_PROBLEM STATEMENT_:
For the word "name", give the number of lines in these entries that contain it, with nothing else.

_PROVIDED ENTRIES_:
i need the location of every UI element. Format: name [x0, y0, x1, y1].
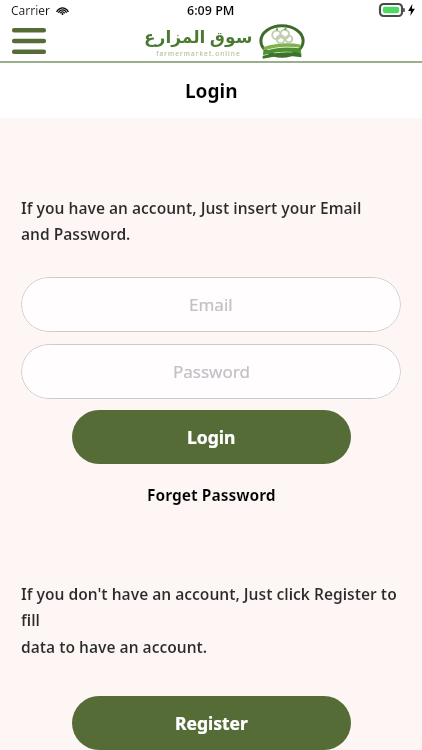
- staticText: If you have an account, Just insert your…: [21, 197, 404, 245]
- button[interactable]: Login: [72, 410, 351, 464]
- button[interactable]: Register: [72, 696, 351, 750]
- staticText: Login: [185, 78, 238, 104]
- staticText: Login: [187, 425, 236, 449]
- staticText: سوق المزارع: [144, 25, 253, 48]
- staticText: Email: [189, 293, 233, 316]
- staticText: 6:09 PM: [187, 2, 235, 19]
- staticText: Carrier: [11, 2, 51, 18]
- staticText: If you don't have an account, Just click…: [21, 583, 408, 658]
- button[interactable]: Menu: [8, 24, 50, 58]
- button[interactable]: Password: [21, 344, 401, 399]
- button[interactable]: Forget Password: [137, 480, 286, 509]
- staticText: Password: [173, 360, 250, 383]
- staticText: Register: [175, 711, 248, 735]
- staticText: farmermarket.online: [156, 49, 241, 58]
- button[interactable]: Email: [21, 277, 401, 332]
==
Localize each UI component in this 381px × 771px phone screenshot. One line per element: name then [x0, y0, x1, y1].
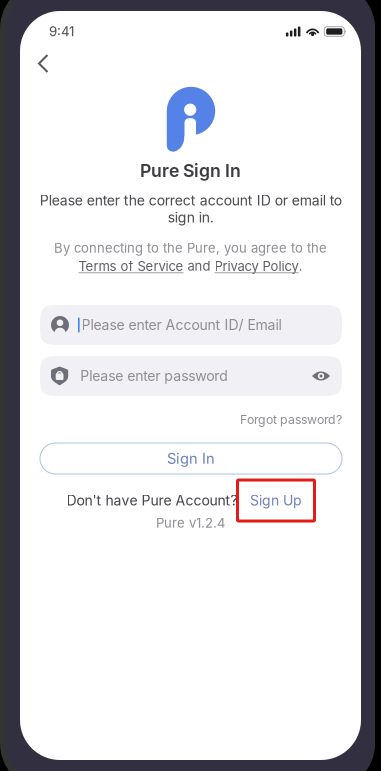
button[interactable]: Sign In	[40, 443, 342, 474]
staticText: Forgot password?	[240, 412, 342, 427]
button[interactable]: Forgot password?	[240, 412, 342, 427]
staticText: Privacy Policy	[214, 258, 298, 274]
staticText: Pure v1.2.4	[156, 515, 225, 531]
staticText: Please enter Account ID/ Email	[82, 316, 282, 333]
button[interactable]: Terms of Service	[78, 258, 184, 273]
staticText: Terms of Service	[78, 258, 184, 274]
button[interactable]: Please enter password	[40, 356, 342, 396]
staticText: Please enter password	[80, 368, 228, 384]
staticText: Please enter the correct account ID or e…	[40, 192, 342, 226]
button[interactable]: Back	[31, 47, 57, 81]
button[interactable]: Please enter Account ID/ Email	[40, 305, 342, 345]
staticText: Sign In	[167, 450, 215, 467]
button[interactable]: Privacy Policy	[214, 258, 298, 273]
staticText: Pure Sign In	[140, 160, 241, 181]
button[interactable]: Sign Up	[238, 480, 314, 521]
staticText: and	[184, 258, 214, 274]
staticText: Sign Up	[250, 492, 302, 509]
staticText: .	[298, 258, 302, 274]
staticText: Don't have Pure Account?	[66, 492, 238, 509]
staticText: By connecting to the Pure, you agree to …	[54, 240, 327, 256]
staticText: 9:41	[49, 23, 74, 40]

_RESPONSE AREA_:
2